Functional equation $f(x+1)+f(x-1)=\sqrt{2}\cdot f(x)$

Question

Can $ f: \mathbb{R}\rightarrow \mathbb{R}$ which satisfies functional equation $$f(x+1)+f(x-1)=\sqrt{2}\cdot f(x)$$ be periodic?

No idea how to prove this - $f(x+T)=f(x-T)=f(x)...$

Answer 1

$f(x-2)+f(x)+f(x)+f(x+2)=\sqrt2f(x-1)+\sqrt2f(x+1)=\sqrt2\sqrt2f(x)$

We conclude $f(x-2)+f(x+2)=0$

Hence $f(x+4)=-f(x)$ and so $f(x+8)=f(x)$.

Answer 2

Let $a=\sqrt{2}$, then $$f(x+1)= af(x)-f(x-1)$$

so \begin{align}f(x+2) &= af(x+1)-f(x) \\ &= \underbrace{a^2f(x) -af(x-1)}_{af(x+1)}-f(x)\\ &= f(x)-af(x-1) \\ &= \underbrace{af(x-1)-f(x-2)}_{f(x)}-af(x-1)\\ & =- f(x-2) \end{align}

So $$f(x+8) = -f(x+4) = f(x)$$

Answer 3

This is a tricky solution not based on functional equations.

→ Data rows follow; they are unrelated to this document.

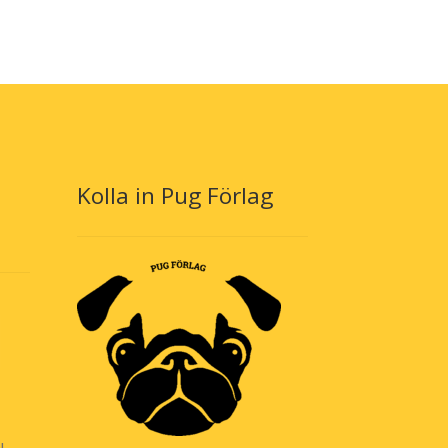
Kolla in Pug Förlag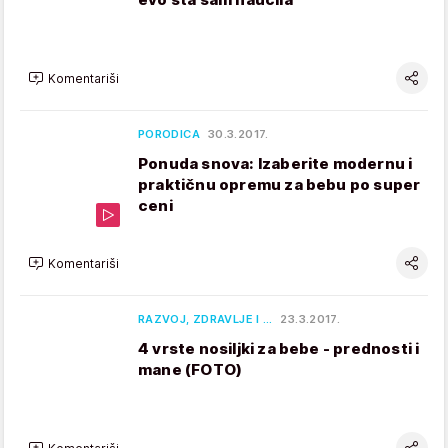
Komentariši
PORODICA
30.3.2017.
Ponuda snova: Izaberite modernu i
praktičnu opremu za bebu po super
ceni
Komentariši
RAZVOJ, ZDRAVLJE I …
23.3.2017.
4 vrste nosiljki za bebe - prednosti i
mane (FOTO)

Consider the recurrence relation $$f_{x+1}+f_{x-1}=\sqrt{2}\, f_x$$ Let $f_x=2^{-x/2} g(x)$ to face $$g_{x+1}=2(g_x-g_{x-1}) \qquad\implies\qquad g_x= c_1 (1-i)^x+c_2 (1+i)^x$$ Going from complex numbers to trigonometric functions $$g_x=2^{x/2}\left(\left(c_1+c_2\right) \cos \left(\frac{\pi }{4}x\right)+i \left(c_2-c_1\right) \sin \left(\frac{\pi }{4}x\right)\right)$$ $$f_x=\left(c_1+c_2\right) \cos \left(\frac{\pi }{4}x\right)+i \left(c_2-c_1\right) \sin \left(\frac{\pi }{4}x\right)$$ Now, consider $x$ as a continuous variable and you see the period.

Answer 4

This solution employs the operator technique. Define $Sg(x)=g(x+1)$ for any $g:\Bbb R\to \Bbb R$. We have by the problem statement $$(S^2-\sqrt{2}S+1)f=0.$$ However $$s^8-1=(s^4-1)(s^4+1)=(s^4-1)\big((s^2+1)^2-2s^2\big)=(s^4-1)(s^2+\sqrt2s+1)(s^2-\sqrt2s+1).$$ This means $$(S^8-1)f= (S^4-1)(S^2+\sqrt2S+1)(S^2-\sqrt2S+1)f=(S^4-1)(S^2+\sqrt2S+1)0=0.$$ Thus $S^8f=f$. Therefore $f$ is periodic with period $8$.